The agreements included the creation of two new joint ventures and three contracts for oil exploration, a question of strategic interest for the two countries.
Chávez also signed a presidential decree authorising the creation of a joint venture that will install, operate and run a telecommunications system linking Venezuela and Cuba.
The accord will entail the installation of an underwater fibre optic cable running from Guaira in northern Venezuela to Siboney in eastern Cuba, which will permit the high-quality, high-speed transmission of a large amount of information.
As Venezuelan experts explained to the Cuban media, other countries in the region will be able to hook up to the cable, to gain access to telecommunication services at a lower cost than those offered by private operators.
The directors of the state-run oil companies Petróleos de Venezuela (PDVSA) and Cubapetróleo (CUPET) signed contracts to explore for oil in four offshore blocks in Cuba's Gulf of Mexico waters, which were opened up to foreign investment several years ago, and in other offshore and land deposits.
In addition, a letter of intent was signed to build a petrochemical complex in the city of Cienfuegos, 250 km southeast of the capital, where an oil refinery is to begin operating in December.
The refinery, which was built with aid from the former Soviet Union, was nearly complete when work was brought to a halt by the collapse of the Soviet bloc. Chávez, who visited the refinery late Sunday, described the project as the first step in a major industrial complex to be built in Cienfuegos.
The refinery will initially process 65,000 barrels a day of crude, which could eventually increase to more than 100,000. "There is a good chance of that. I truly hope more oil is found in Cuba," said the Venezuelan president.

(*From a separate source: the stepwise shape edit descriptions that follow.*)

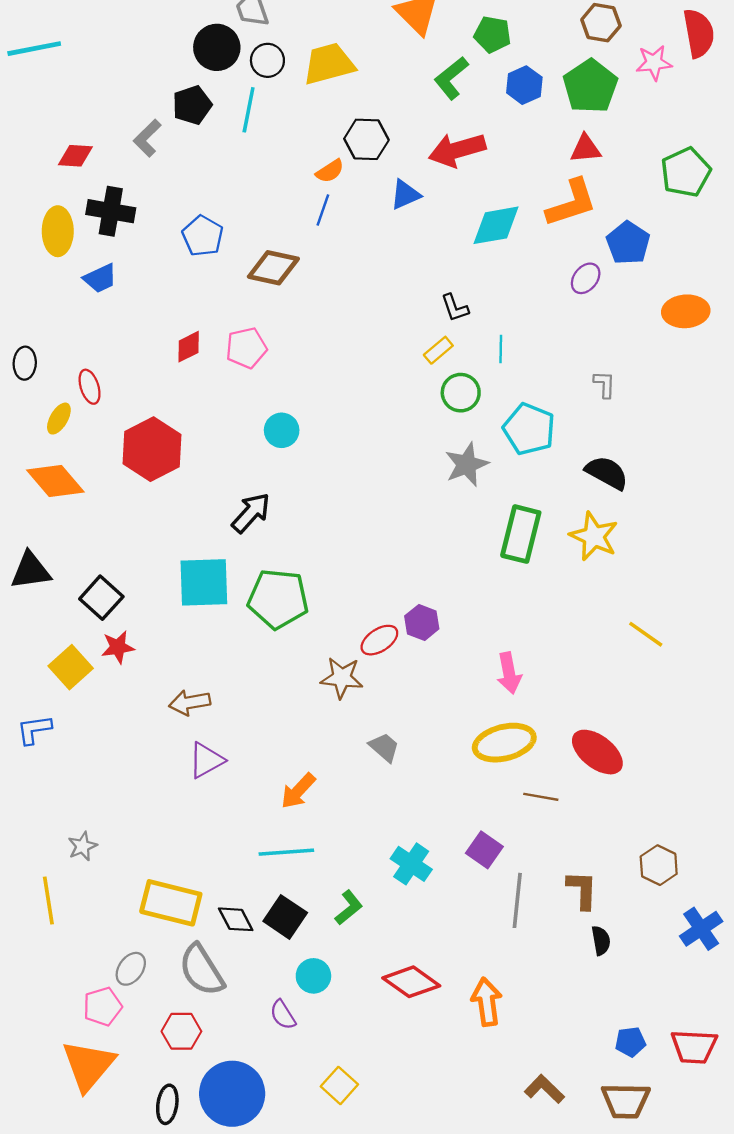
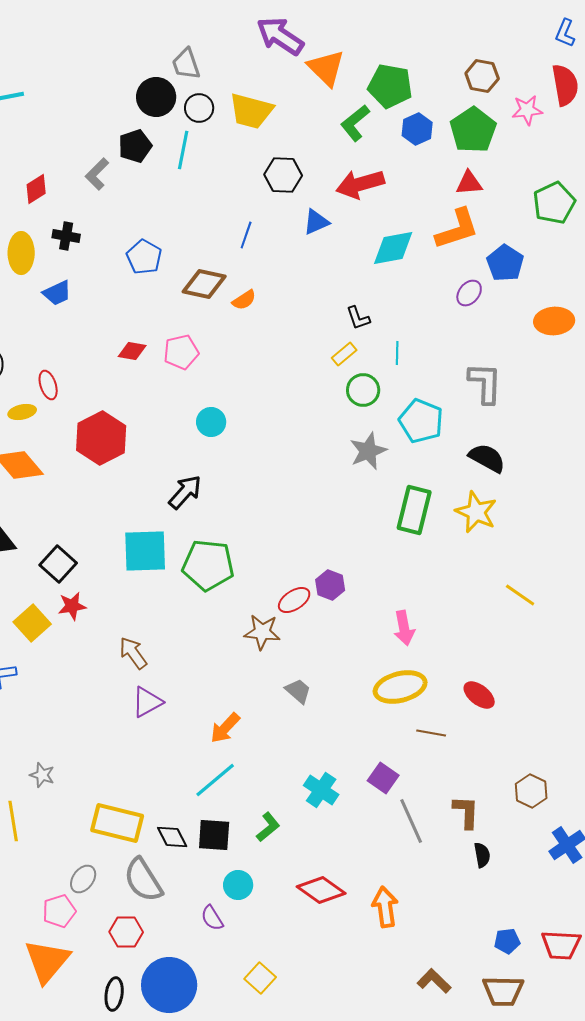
green pentagon: (493, 34) -> (390, 86), size x1.4
yellow trapezoid: (329, 64) -> (251, 111), turned -150
red diamond: (75, 156) -> (36, 189), turned -36
orange semicircle: (330, 171) -> (244, 300), moved
black cross: (111, 211) -> (66, 236), size x0.7
red diamond: (189, 347) -> (132, 351), turned 36
gray L-shape: (604, 384) -> (485, 383), size x1.8
yellow ellipse: (59, 419) -> (22, 412), turned 48
brown arrow: (190, 703) -> (133, 653), turned 64
red ellipse: (597, 752) -> (479, 695), size x0.7
gray star: (82, 846) -> (42, 775), turned -30
cyan line: (286, 852) -> (215, 780), turned -36
gray line: (517, 900) -> (411, 821), turned -30
black square: (285, 917) -> (214, 835), turned -30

The Cuban-Venezuelan joint venture that is revamping the refinery was created in April 2006, with 51 percent of shares in the hands of the Cuban state and 49 percent belonging to PDVSA.
The plant in Cienfuegos is to be the first of a network of refineries that Chávez plans to build in the Caribbean to process the heavy crude that Venezuela extracts in its southeastern Orinoco strip.
To that end, Venezuela has also made investments in Jamaica, and plans to build another refinery in Dominica.
Caracas’s projects to sell oil to nations in the Caribbean on soft payment terms are also focusing on developing the petrochemical industry and building regasification plants that convert liquefied gas back into its gaseous state.
Venezuela supplies Cuba with 90,000 to 100,000 barrels a day of oil.
Trade between the two countries climbed from 902 million dollars in 2000 to 2.6 billion in 2006, and could rise to 3.0 billion dollars this year.
Cuba, in the meantime, provides Venezuela with assistance in the areas of health, education and sports, and around 20,000 Venezuelan students are studying medicine with Cuban professors in Venezuela, while another 2,400 are studying medicine in Cuba.
During his visit, Chávez underscored Latin American integration as the way to confront U.S. policies in the region. "We will convert this group of countries in ALBA and beyond ALBA into a world power – not a single-country power but a regional power," he said.